Nissan e.dams Formula E driver Oliver Rowland says he is a little bit "p*ssed off" by the likes of Lewis Hamilton complaining about the costs of racing in the junior ranks but doing nothing to change the situation.
Last year, Hamilton expressed his concern over the spiraling costs of competing in junior-level motorsports championships which he believed represented a barrier for potential world champions of the future.
Hamilton himself came from a working-class background and only got his break in racing thanks to his father working extra jobs to find the money to finance his early karting competitions.
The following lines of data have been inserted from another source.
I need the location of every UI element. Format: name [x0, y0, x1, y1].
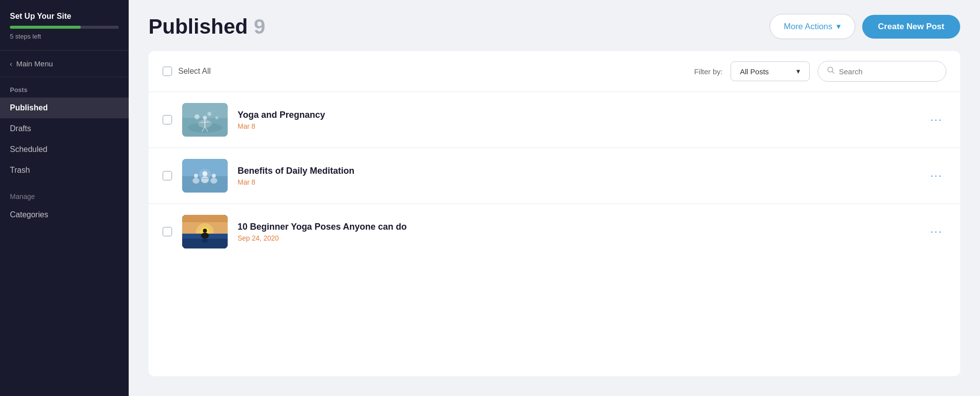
toolbar: Select All Filter by: All Posts ▾: [148, 51, 960, 92]
svg-point-18: [193, 178, 199, 184]
svg-point-31: [203, 229, 207, 233]
sidebar: Set Up Your Site 5 steps left ‹ Main Men…: [0, 0, 129, 396]
post-info-3: 10 Beginner Yoga Poses Anyone can do Sep…: [238, 222, 917, 242]
select-all-checkbox[interactable]: [162, 66, 172, 76]
post-thumbnail-3: [182, 215, 228, 248]
content-area: Select All Filter by: All Posts ▾: [148, 51, 960, 376]
setup-section: Set Up Your Site 5 steps left: [0, 0, 129, 50]
sidebar-item-scheduled[interactable]: Scheduled: [0, 139, 129, 160]
svg-point-33: [202, 239, 208, 243]
sidebar-item-drafts[interactable]: Drafts: [0, 118, 129, 139]
search-icon: [827, 66, 835, 76]
select-all-label[interactable]: Select All: [178, 67, 211, 76]
search-box: [818, 61, 946, 82]
svg-point-5: [195, 114, 199, 119]
post-info-2: Benefits of Daily Meditation Mar 8: [238, 166, 917, 186]
sidebar-item-categories[interactable]: Categories: [0, 204, 129, 225]
chevron-down-icon: ▾: [836, 21, 841, 32]
svg-line-1: [833, 72, 834, 74]
progress-bar-fill: [10, 26, 81, 29]
create-new-post-button[interactable]: Create New Post: [862, 15, 960, 39]
post-item: 10 Beginner Yoga Poses Anyone can do Sep…: [148, 204, 960, 259]
post-title-3: 10 Beginner Yoga Poses Anyone can do: [238, 222, 917, 232]
post-checkbox-1[interactable]: [162, 115, 172, 125]
filter-search-area: Filter by: All Posts ▾: [694, 61, 946, 82]
header-actions: More Actions ▾ Create New Post: [770, 14, 960, 39]
page-title-count: 9: [254, 15, 265, 39]
post-date-1: Mar 8: [238, 122, 917, 130]
post-more-button-3[interactable]: ···: [927, 223, 946, 240]
post-checkbox-3[interactable]: [162, 227, 172, 237]
posts-section-label: Posts: [0, 77, 129, 98]
post-more-button-1[interactable]: ···: [927, 111, 946, 128]
svg-point-32: [201, 233, 209, 239]
svg-point-19: [202, 171, 207, 176]
chevron-left-icon: ‹: [10, 60, 12, 68]
thumb-inner-1: [182, 103, 228, 137]
header: Published 9 More Actions ▾ Create New Po…: [129, 0, 980, 51]
post-date-2: Mar 8: [238, 178, 917, 186]
create-new-post-label: Create New Post: [878, 22, 944, 31]
setup-title: Set Up Your Site: [10, 12, 119, 21]
steps-left: 5 steps left: [10, 33, 119, 40]
main-content: Published 9 More Actions ▾ Create New Po…: [129, 0, 980, 396]
main-menu-link[interactable]: ‹ Main Menu: [0, 50, 129, 77]
post-thumbnail-2: [182, 159, 228, 193]
search-input[interactable]: [839, 67, 937, 76]
select-all-area: Select All: [162, 66, 211, 76]
thumb-inner-2: [182, 159, 228, 193]
post-thumbnail-1: [182, 103, 228, 137]
svg-point-21: [212, 174, 216, 178]
post-title-2: Benefits of Daily Meditation: [238, 166, 917, 176]
more-actions-button[interactable]: More Actions ▾: [770, 14, 855, 39]
sidebar-item-published[interactable]: Published: [0, 98, 129, 118]
svg-point-22: [210, 178, 217, 184]
svg-point-17: [194, 174, 198, 178]
manage-section-label: Manage: [0, 181, 129, 204]
post-title-1: Yoga and Pregnancy: [238, 110, 917, 120]
svg-point-20: [201, 176, 209, 183]
post-item: Benefits of Daily Meditation Mar 8 ···: [148, 148, 960, 204]
filter-chevron-icon: ▾: [796, 67, 800, 76]
filter-label: Filter by:: [694, 67, 723, 76]
page-title: Published 9: [148, 15, 265, 39]
main-menu-label: Main Menu: [16, 59, 53, 68]
filter-select[interactable]: All Posts ▾: [731, 61, 810, 81]
filter-value: All Posts: [740, 67, 769, 76]
thumb-inner-3: [182, 215, 228, 248]
post-more-button-2[interactable]: ···: [927, 167, 946, 184]
post-checkbox-2[interactable]: [162, 171, 172, 181]
sidebar-item-trash[interactable]: Trash: [0, 160, 129, 181]
svg-point-7: [215, 116, 218, 119]
post-date-3: Sep 24, 2020: [238, 234, 917, 242]
more-actions-label: More Actions: [784, 22, 833, 32]
progress-bar-bg: [10, 26, 119, 29]
post-item: Yoga and Pregnancy Mar 8 ···: [148, 92, 960, 148]
svg-point-6: [207, 112, 211, 116]
post-info-1: Yoga and Pregnancy Mar 8: [238, 110, 917, 130]
svg-point-9: [203, 116, 207, 120]
page-title-text: Published: [148, 15, 248, 39]
post-list: Yoga and Pregnancy Mar 8 ···: [148, 92, 960, 376]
But Hamilton is worried by how the cost of taking part in the junior and intermediate levels of the sport is putting off aspiring drivers who come from similar backgrounds and lack the family wealth to fund those crucial first steps.
As the part-owner of a competitive and successful karting team in the UK, Rowland agrees with the six-time world champion's assessment, admitting that he has personally pitched in the past to help young racers efforts.
But the former Williams junior would like those who have much more means than himself to do the same.
"I know first-hand how much it costs to run a karting team," explained Rowland in an Inside Electric podcast.
"People say you should get rid of teams because they bring out more costs. But then at the same time, as a team we provide a package for the driver to develop much quicker than if he was on his own.
"Especially in Britain we have really good grassroots karting and they tend to get really good really quickly. So it’s very difficult.
"I myself sponsor, or I’ve helped pay for, a couple of drivers, or I’ve helped in certain ways that I can.
"I’m not on the same level as the top F1 guys, but I put my hand in my pocket to help people who I think deserve it and probably couldn’t go to the next level without that help.
"I notice that the people saying it in the press and things like that, maybe they could do the same."
Rowland singled out Hamilton, believing the Mercedes star is all talk and no action when it comes to helping promote young talent.
"It pisses me off a little bit sometimes when I hear people complaining about it, but then actually they’re not really doing much themselves.
"For example Lewis said a couple of months ago that people need motorsport grass roots and all this sort of stuff.
"Even if he was to put his name against three or four drivers that were doing exceptionally well, that would help draw in sponsorship for them.
"And that wouldn’t actually cost him anything. But it would just be a way for them to then generate a bit of sponsorship for themselves.
"Just to have him backing somebody, he could go to sponsors, he could even go to meetings with them.
"He’d generate a hundred thousand karting budget very quickly. Whereas without him it’s really difficult for anybody to get anything."